On Sun, Dec 20, 2020 at 8:07 PM Tom Lane <tgl@sss.pgh.pa.us> wrote:
> One minor thought is that in
>
> + struct iovec iov[Min(IOV_MAX, 1024)]; /* cap stack space */
>
> it seems like pretty much every use of IOV_MAX would want some
> similar cap. Should we centralize that idea with, say,
>
> #define PG_IOV_MAX Min(IOV_MAX, 1024)
>
> ? Or will the plausible cap vary across uses?

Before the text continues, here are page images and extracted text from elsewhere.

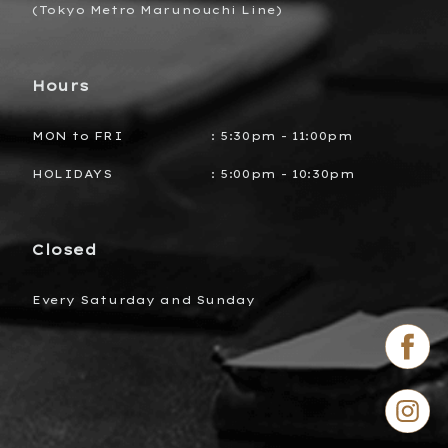
(Tokyo Metro Marunouchi Line)
Hours
MON to FRI
:
5:30pm - 11:00pm
HOLIDAYS
:
5:00pm - 10:30pm
Closed
Every Saturday and Sunday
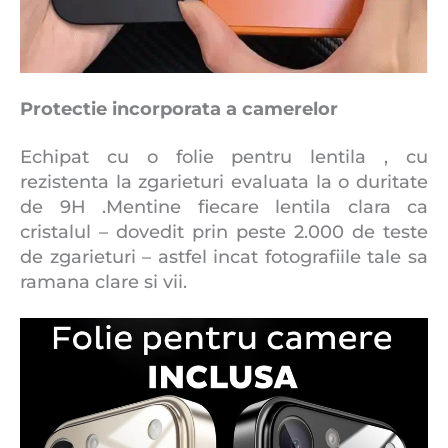
Protectie incorporata a camerelor
Echipat cu o folie pentru lentila , cu
rezistenta la zgarieturi evaluata la o duritate
de 9H .Mentine fiecare lentila clara ca
cristalul – dovedit prin peste 2.000 de teste
de zgarieturi – astfel incat fotografiile tale sa
ramana clare si vii.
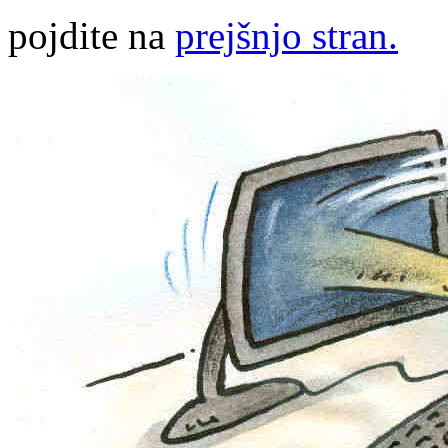
pojdite na
prejšnjo stran.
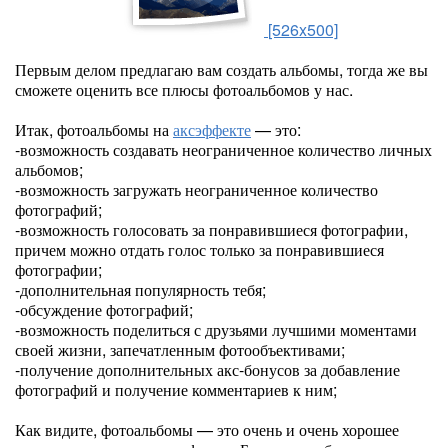
[526x500]
Первым делом предлагаю вам создать альбомы, тогда же вы
сможете оценить все плюсы фотоальбомов у нас.
Итак, фотоальбомы на
аксэффекте
— это:
-возможность создавать неограниченное количество личных
альбомов;
-возможность загружать неограниченное количество
фотографий;
-возможность голосовать за понравившиеся фотографии,
причем можно отдать голос только за понравившиеся
фотографии;
-дополнительная популярность тебя;
-обсуждение фотографий;
-возможность поделиться с друзьями лучшими моментами
своей жизни, запечатленным фотообъективами;
-получение дополнительных акс-бонусов за добавление
фотографий и получение комментариев к ним;
Как видите, фотоальбомы — это очень и очень хорошее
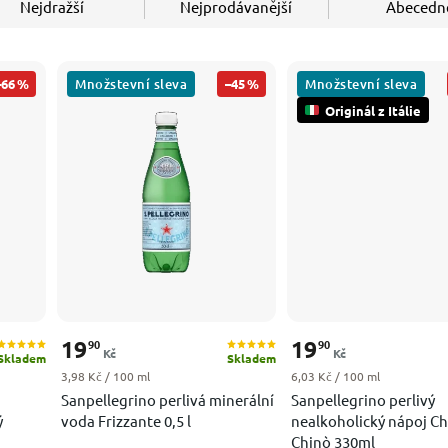
Nejdražší
Nejprodávanější
Abecedn
Množstevní sleva
Množstevní sleva
–66 %
–45 %
Originál z Itálie
19
19
90
90
Kč
Kč
Skladem
Skladem
Měrná cena:
Měrná cena:
3,98 Kč / 100 ml
6,03 Kč / 100 ml
Sanpellegrino perlivá minerální
Sanpellegrino perlivý
ý
voda Frizzante 0,5 l
nealkoholický nápoj C
Chinò 330ml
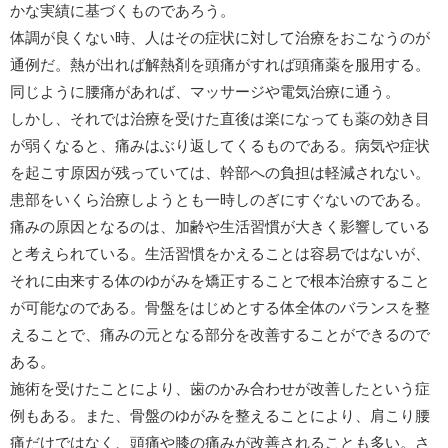
かな実績に基づくものであろう。
体調が良くない時、人はその症状に対して治療をおこなうのが
通例だ。熱が出れば解熱剤を頭痛がすれば頭痛薬を服用する。
同じように腰痛があれば、マッサージや電気治療に通う。
しかし、それでは治療を受けた直後は楽になっても薬の効き目
が弱くなると、痛みはぶり返してくるものである。病気や症状
を起こす原因が残っていては、幹部への負担は軽減されない。
患部をいくら治療しようとも一時しのぎにすぐないのである。
痛みの原因となるのは、加齢や生活習慣が大きく影響している
と考えられている。生活習慣をかえることは容易ではないが、
それに由来する体のゆがみを矯正することで根本治療すること
が可能なのである。骨盤をはじめとする体全体のバランスを整
えることで、痛みの元となる部分を改善することができるので
ある。
施術を受けたことにより、歯のかみ合わせが改善したという症
例もある。また、骨盤のゆがみを整えることにより、肩こり腰
痛だけではなく、頭痛や膝の痛みが改善されることも多い。さ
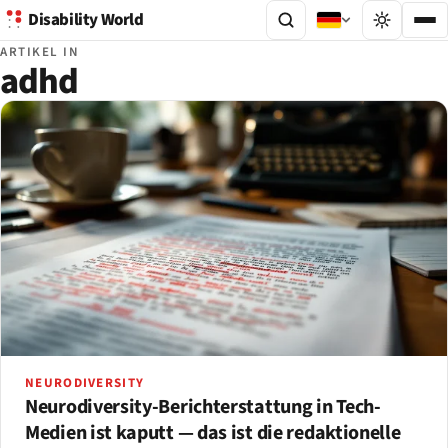
Disability World
ARTIKEL IN
adhd
NEURODIVERSITY
Neurodiversity-Berichterstattung in Tech-
Medien ist kaputt — das ist die redaktionelle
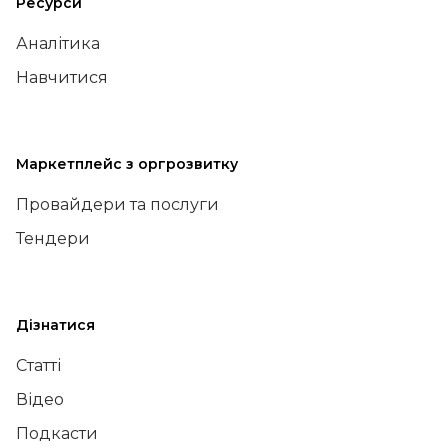
Ресурси
Аналітика
Навчитися
Маркетплейс з оргрозвитку
Провайдери та послуги
Тендери
Дізнатися
Статті
Відео
Подкасти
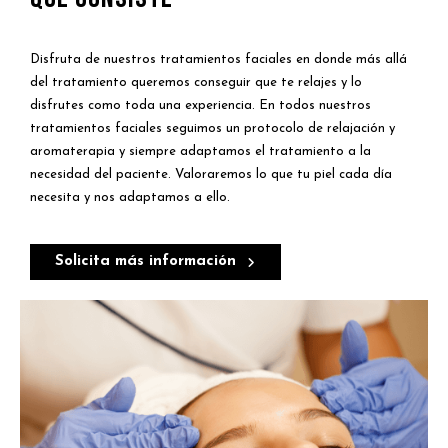
Disfruta de nuestros tratamientos faciales en donde más allá
del tratamiento queremos conseguir que te relajes y lo
disfrutes como toda una experiencia. En todos nuestros
tratamientos faciales seguimos un protocolo de relajación y
aromaterapia y siempre adaptamos el tratamiento a la
necesidad del paciente. Valoraremos lo que tu piel cada día
necesita y nos adaptamos a ello.
Solicita más información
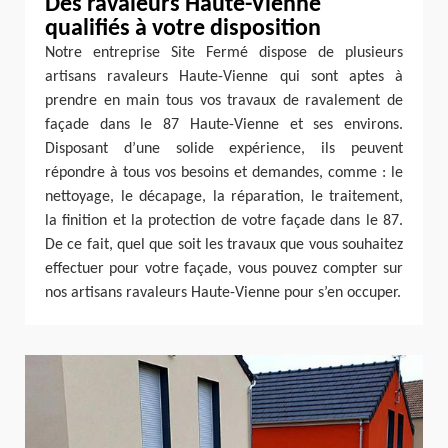
Des ravaleurs Haute-Vienne
qualifiés à votre disposition
Notre entreprise Site Fermé dispose de plusieurs
artisans ravaleurs Haute-Vienne qui sont aptes à
prendre en main tous vos travaux de ravalement de
façade dans le 87 Haute-Vienne et ses environs.
Disposant d’une solide expérience, ils peuvent
répondre à tous vos besoins et demandes, comme : le
nettoyage, le décapage, la réparation, le traitement,
la finition et la protection de votre façade dans le 87.
De ce fait, quel que soit les travaux que vous souhaitez
effectuer pour votre façade, vous pouvez compter sur
nos artisans ravaleurs Haute-Vienne pour s’en occuper.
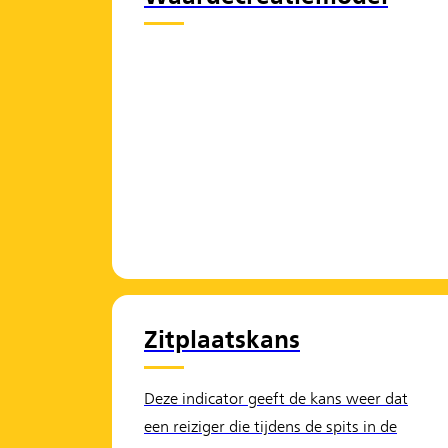
Zitplaatskans
Deze indicator geeft de kans weer dat
een reiziger die tijdens de spits in de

Hmm. For the real intended user of this, namely worker processes that
simulate AIO when native AIO isn't available, higher level code will
limit the iov count to much smaller numbers anyway. It wants to try
to stay under typical device limits for vectored I/O, because split
requests would confound attempts to model and limit queue depth and
control latency. In Andres's AIO prototype he currently has a macro
PGAIO_MAX_COMBINE set to 16 (meaning approximately 16 data block or
wal reads/writes = 128KB worth of scatter/gather per I/O request); I
guess it should really be Min(IOV_MAX, <something>), but I don't
currently have an opinion on the <something>, except that it should
surely be closer to 16 than 1024 (for example
/sys/block/nvme0n1/queue/max_segments is 33 here). I mention all this
to explain that I don't think the code in patch 0002 is going to turn
out to be very typical: it's trying to minimise system calls by
staying under an API limit (though I cap it for allocation sanity),
whereas more typical code probably wants to stay under a device limit,
so I don't immediately have another use for eg PG_IOV_MAX.